■ **WHAT IS BEING ASKED**: Count every line in the following entries that holds the word "Configure". Only the number should be given.

■ **SUPPLIED INFORMATION**:

- Opening Delimiter -

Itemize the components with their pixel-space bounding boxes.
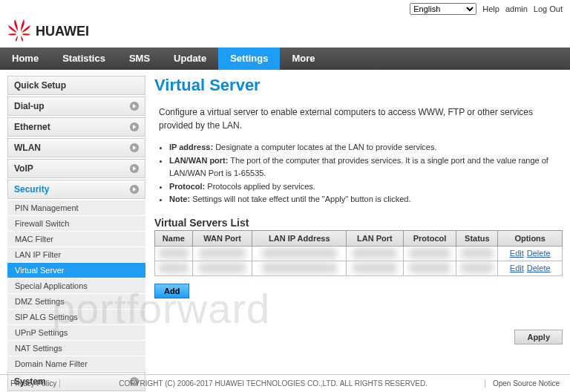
logout-link[interactable]: Log Out (534, 4, 563, 13)
nav-statistics[interactable]: Statistics (50, 48, 117, 70)
privacy-link[interactable]: Privacy Policy (7, 379, 60, 388)
top-bar: English Help admin Log Out (0, 0, 570, 18)
sidebar-dial-up[interactable]: Dial-up (7, 97, 145, 116)
bullet-port: LAN/WAN port: The port of the computer t… (169, 154, 563, 180)
sidebar-sub-pin-management[interactable]: PIN Management (7, 200, 145, 215)
info-bullets: IP address: Designate a computer locates… (159, 141, 563, 206)
apply-button[interactable]: Apply (514, 330, 563, 344)
bullet-ip: IP address: Designate a computer locates… (169, 141, 563, 154)
edit-link[interactable]: Edit (510, 264, 524, 272)
sidebar-sub-special-applications[interactable]: Special Applications (7, 278, 145, 293)
admin-link[interactable]: admin (505, 4, 528, 13)
nav-sms[interactable]: SMS (117, 48, 162, 70)
table-row: EditDelete (155, 246, 563, 261)
col-lan-port: LAN Port (347, 230, 403, 246)
add-button[interactable]: Add (154, 284, 189, 298)
chevron-right-icon (130, 122, 139, 131)
delete-link[interactable]: Delete (527, 264, 551, 272)
bullet-note: Note: Settings will not take effect unti… (169, 193, 563, 206)
nav-home[interactable]: Home (0, 48, 50, 70)
language-select[interactable]: English (410, 3, 476, 15)
main-nav: Home Statistics SMS Update Settings More (0, 48, 570, 70)
huawei-logo-icon: HUAWEI (7, 18, 119, 43)
sidebar-wlan[interactable]: WLAN (7, 138, 145, 157)
col-lan-ip: LAN IP Address (252, 230, 347, 246)
chevron-right-icon (130, 185, 139, 194)
table-row: EditDelete (155, 261, 563, 275)
copyright-text: COPYRIGHT (C) 2006-2017 HUAWEI TECHNOLOG… (62, 379, 485, 388)
col-wan-port: WAN Port (192, 230, 252, 246)
delete-link[interactable]: Delete (527, 249, 551, 258)
col-name: Name (155, 230, 193, 246)
nav-settings[interactable]: Settings (218, 48, 280, 70)
footer: Privacy Policy COPYRIGHT (C) 2006-2017 H… (0, 374, 570, 392)
sidebar-sub-sip-alg-settings[interactable]: SIP ALG Settings (7, 310, 145, 324)
sidebar-sub-dmz-settings[interactable]: DMZ Settings (7, 294, 145, 309)
sidebar-sub-nat-settings[interactable]: NAT Settings (7, 341, 145, 356)
chevron-right-icon (130, 143, 139, 152)
edit-link[interactable]: Edit (510, 249, 524, 258)
nav-more[interactable]: More (280, 48, 327, 70)
logo-row: HUAWEI (0, 18, 570, 48)
bullet-protocol: Protocol: Protocols applied by services. (169, 180, 563, 194)
chevron-right-icon (130, 102, 139, 111)
page-title: Virtual Server (154, 76, 563, 95)
list-title: Virtual Servers List (154, 217, 563, 229)
sidebar-sub-upnp-settings[interactable]: UPnP Settings (7, 325, 145, 340)
main-panel: Virtual Server Configure a virtual serve… (154, 76, 563, 392)
col-options: Options (498, 230, 563, 246)
sidebar-sub-virtual-server[interactable]: Virtual Server (7, 263, 145, 278)
nav-update[interactable]: Update (162, 48, 218, 70)
intro-text: Configure a virtual server to enable ext… (159, 105, 563, 132)
sidebar-security[interactable]: Security (7, 180, 145, 199)
sidebar: Quick Setup Dial-up Ethernet WLAN VoIP S… (7, 76, 145, 392)
sidebar-voip[interactable]: VoIP (7, 159, 145, 178)
help-link[interactable]: Help (482, 4, 499, 13)
oss-link[interactable]: Open Source Notice (490, 379, 563, 388)
col-protocol: Protocol (403, 230, 456, 246)
brand-text: HUAWEI (36, 24, 89, 39)
sidebar-quick-setup[interactable]: Quick Setup (7, 76, 145, 95)
sidebar-sub-lan-ip-filter[interactable]: LAN IP Filter (7, 247, 145, 262)
sidebar-sub-firewall-switch[interactable]: Firewall Switch (7, 216, 145, 231)
sidebar-sub-mac-filter[interactable]: MAC Filter (7, 232, 145, 246)
sidebar-ethernet[interactable]: Ethernet (7, 117, 145, 137)
chevron-right-icon (130, 164, 139, 173)
col-status: Status (456, 230, 498, 246)
virtual-servers-table: Name WAN Port LAN IP Address LAN Port Pr… (154, 230, 563, 276)
sidebar-sub-domain-name-filter[interactable]: Domain Name Filter (7, 356, 145, 371)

- Closing Delimiter -

■ **TASK ANSWER**: 2